Enter Ronald Reagan. He changed U.S. policy from one of accomodating the Soviets to winning the cold war. His harsh anti-Soviet rhetoric made explicit the good/evil dichotomy between the Soviets and the free world, and gave hope to dissident movements around the world.
Then Reagan began to roll back Soviet adventurism in Central and South America. Funding the Contras, repelling the Marxist takeover of Grenada, and with Lech Walesa, the Pope, and Thatcher, working with dissident movements in eastern Europe such as Solidarity, Fomenting unrest in Soviet satellite nations.
Under Carter, the U.S. response to the invasion of Afghanistan was feckless. An Olympic boycott, and providing a few old AK-47’s to the rebels was about the extent of it. Reagan stepped up, and authorized the CIA to provide high-tech weaponry to the mujahadeen. The Stinger missiles the U.S. sent to Afghanistan destroyed the Soviet tactic of using helicopter gunships to raze villages and smash pockets of resistence. The Afghanistan war began costing the Soviet Union a hell of a lot of money.
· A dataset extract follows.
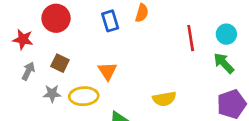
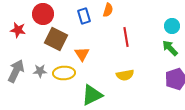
red line: (191, 38) -> (126, 37), moved
brown square: (60, 63) -> (56, 39), moved, size x1.6
gray arrow: (28, 71) -> (16, 71), moved, size x1.6

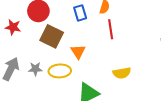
red line: (126, 37) -> (111, 29), moved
Then there was Reagan’s two-pronged strategy to choke the Soviet Union of oil revenue. First, he authorized the outright sabotage of the Soviet oil pipeline. The CIA knew the Soviets were stealing computer technology from the west, so rather than stop them, they let them steal software with a trojan horse in it. Once installed, the hardware closed valves in such a way as to cause the largest non-nuclear explosion to date, blowing up a big chunk of the pipeline and setting the project back years. This was a very aggressive, highly secret, and daring plan, and it worked spectacularly. Not only did it deny the Soviets the money that would flow from their pipeline, but it caused them to doubt the integrity of all the other software they had stolen, which caused a huge expenditure of money and manpower as the stolen code in various places had to be removed, replaced, inspected, etc.
Then Reagan choked off the Soviet Union technologically, instituting new export controls on computers and other high tech equipment including machine tools, and muscling other countries into following suit. This also damaged the Soviet economy.
Next, Reagan leaned on the Saudis hard, and got them to increase production dramatically, driving down world oil prices. This cost the Soviet Union big time in oil revenue, further exacerbating their economic problems.
This is the context in which Reagan was also building up the military and moving the military competition from a “how many tanks can you build” strategy, which the Soviets were very good at, to a, “how sophisticated can you make your military” strategy, which the Soviets were hopeless at.
So it wasn’t just one thing, and it wasn’t just Reagan. But Reagan started the ball rolling, and as the leader of the most powerful country in the world, took point on the events of the 1980’s. Detente’ changed to confrontation, and the Soviets were hit on all sides - economic, military, moral. Their client states were starting to rebel, and the Soviets lost hope of ‘winning’ through expansion.
“General Secretary Gorbachev, if you seek peace, if you seek prosperity for the Soviet Union and Eastern Europe, if you seek liberalization: Come here to this gate! Mr. Gorbachev, open this gate! Mr. Gorbachev, tear down this wall!”